Work required - Restate all the lines below word for word, but omit the pictures.

━━━━━ Data for this task ━━━━━

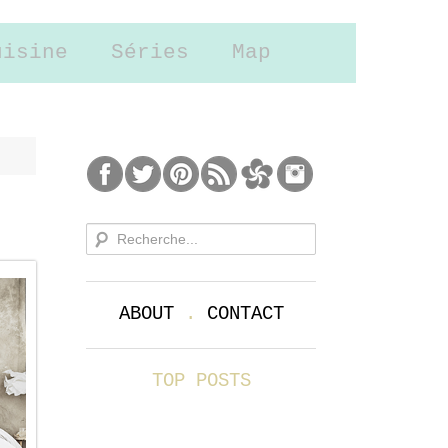
uisine
Séries
Map
ABOUT
.
CONTACT
TOP POSTS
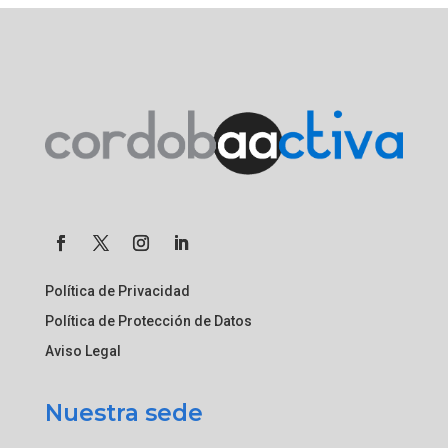
Política de Privacidad
Política de Protección de Datos
Aviso Legal
Nuestra sede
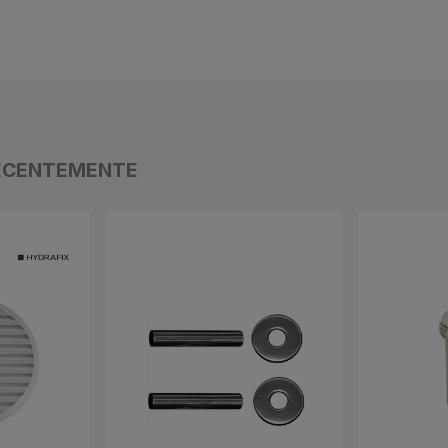
ECENTEMENTE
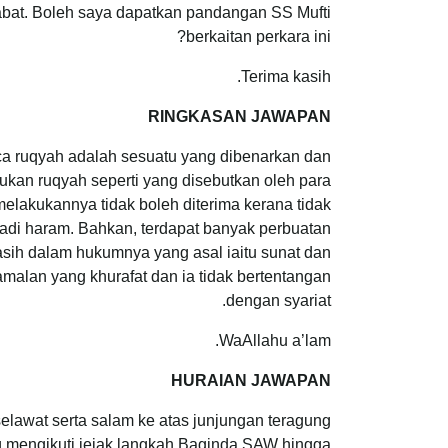
abat. Boleh saya dapatkan pandangan SS Mufti
berkaitan perkara ini?
Terima kasih.
RINGKASAN JAWAPAN
ca ruqyah adalah sesuatu yang dibenarkan dan
ukan ruqyah seperti yang disebutkan oleh para
melakukannya tidak boleh diterima kerana tidak
jadi haram. Bahkan, terdapat banyak perbuatan
sih dalam hukumnya yang asal iaitu sunat dan
amalan yang khurafat dan ia tidak bertentangan
dengan syariat.
WaAllahu a’lam.
HURAIAN JAWAPAN
elawat serta salam ke atas junjungan teragung
 mengikuti jejak langkah Baginda SAW hingga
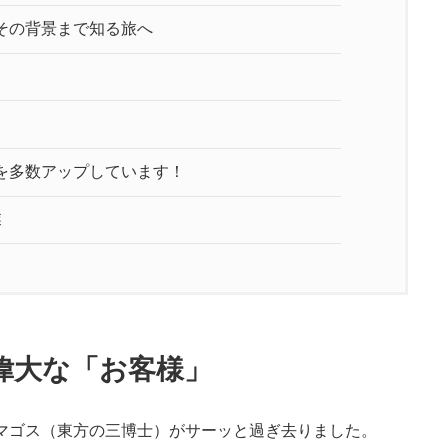
その背景まで知る旅へ
を多数アップしています！
業
偉大な「お客様」
・マゴス（東方の三博士）がサーッと過ぎ去りました。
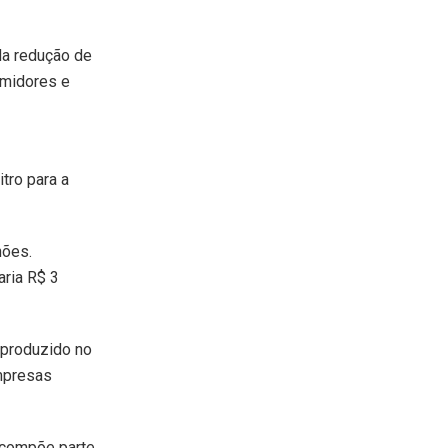
 da redução de
umidores e
tro para a
hões.
aria R$ 3
 produzido no
mpresas
e compõe parte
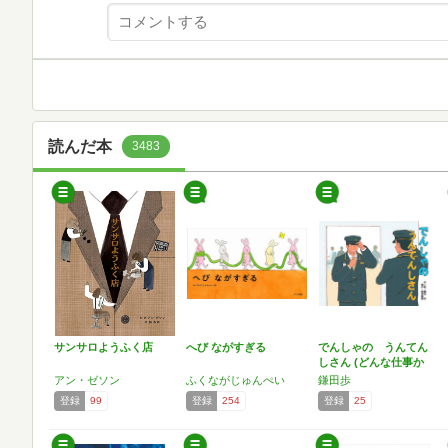
読んだ本
3483
サンサロようふく店
へび ながすぎる
でんしゃの うんてん
しさん (どんな仕事か
な…
アン・ゼソン
ふくながじゅんぺい
鎌田歩
登録
99
登録
254
登録
25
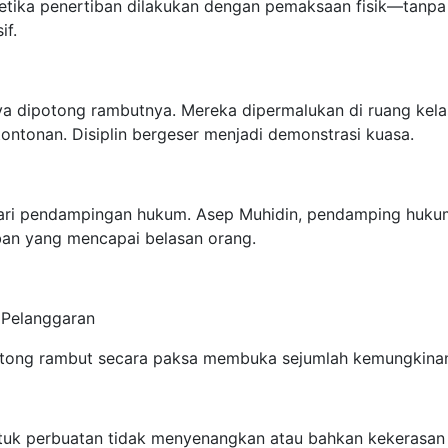
Ketika penertiban dilakukan dengan pemaksaan fisik—tanpa
if.
anya dipotong rambutnya. Mereka dipermalukan di ruang kel
ontonan. Disiplin bergeser menjadi demonstrasi kuasa.
ncari pendampingan hukum. Asep Muhidin, pendamping huku
rban yang mencapai belasan orang.
 Pelanggaran
tong rambut secara paksa membuka sejumlah kemungkinan
ntuk perbuatan tidak menyenangkan atau bahkan kekerasan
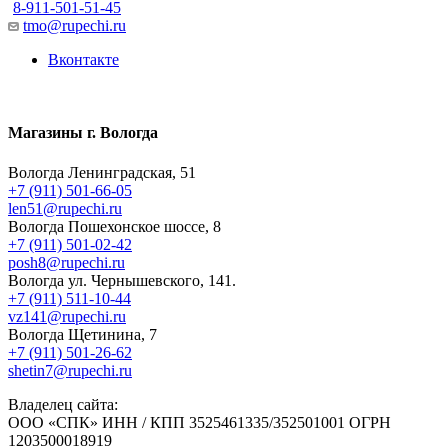
8-911-501-51-45
tmo@rupechi.ru
Вконтакте
Магазины г. Вологда
Вологда Ленинградская, 51
+7 (911) 501-66-05
len51@rupechi.ru
Вологда Пошехонское шоссе, 8
+7 (911) 501-02-42
posh8@rupechi.ru
Вологда ул. Чернышевского, 141.
+7 (911) 511-10-44
vz141@rupechi.ru
Вологда Щетинина, 7
+7 (911) 501-26-62
shetin7@rupechi.ru
Владелец сайта:
ООО «СПК» ИНН / КПП 3525461335/352501001 ОГРН
1203500018919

━━━━━

Answer section -
uisine
Séries
Map
ABOUT
.
CONTACT
TOP POSTS
Política de Privacidad
Política de Protección de Datos
Aviso Legal
Nuestra sede
ECENTEMENTE
abat. Boleh saya dapatkan pandangan SS Mufti
berkaitan perkara ini?
Terima kasih.
RINGKASAN JAWAPAN
ca ruqyah adalah sesuatu yang dibenarkan dan
ukan ruqyah seperti yang disebutkan oleh para
melakukannya tidak boleh diterima kerana tidak
jadi haram. Bahkan, terdapat banyak perbuatan
sih dalam hukumnya yang asal iaitu sunat dan
amalan yang khurafat dan ia tidak bertentangan
dengan syariat.
WaAllahu a’lam.
HURAIAN JAWAPAN
elawat serta salam ke atas junjungan teragung
 mengikuti jejak langkah Baginda SAW hingga
その背景まで知る旅へ
を多数アップしています！
業
偉大な「お客様」
・マゴス（東方の三博士）がサーッと過ぎ去りました。
 da redução de
umidores e
tro para a
hões.
aria R$ 3
 produzido no
mpresas
e compõe parte
読んだ本
3483
サンサロようふく店
へび ながすぎる
でんしゃの うんてん
しさん (どんな仕事か
な…
アン・ゼソン
ふくながじゅんぺい
鎌田歩
登録
99
登録
254
登録
25
Ketika penertiban dilakukan dengan pemaksaan fisik—tanpa
if.
anya dipotong rambutnya. Mereka dipermalukan di ruang kel
ontonan. Disiplin bergeser menjadi demonstrasi kuasa.
ncari pendampingan hukum. Asep Muhidin, pendamping huku
rban yang mencapai belasan orang.
 Pelanggaran
tong rambut secara paksa membuka sejumlah kemungkinan
ntuk perbuatan tidak menyenangkan atau bahkan kekerasan
8-911-501-51-45
tmo@rupechi.ru
Вконтакте
Магазины г. Вологда
Вологда Ленинградская, 51
+7 (911) 501-66-05
len51@rupechi.ru
Вологда Пошехонское шоссе, 8
+7 (911) 501-02-42
posh8@rupechi.ru
Вологда ул. Чернышевского, 141.
+7 (911) 511-10-44
vz141@rupechi.ru
Вологда Щетинина, 7
+7 (911) 501-26-62
shetin7@rupechi.ru
Владелец сайта:
ООО «СПК» ИНН / КПП 3525461335/352501001 ОГРН
1203500018919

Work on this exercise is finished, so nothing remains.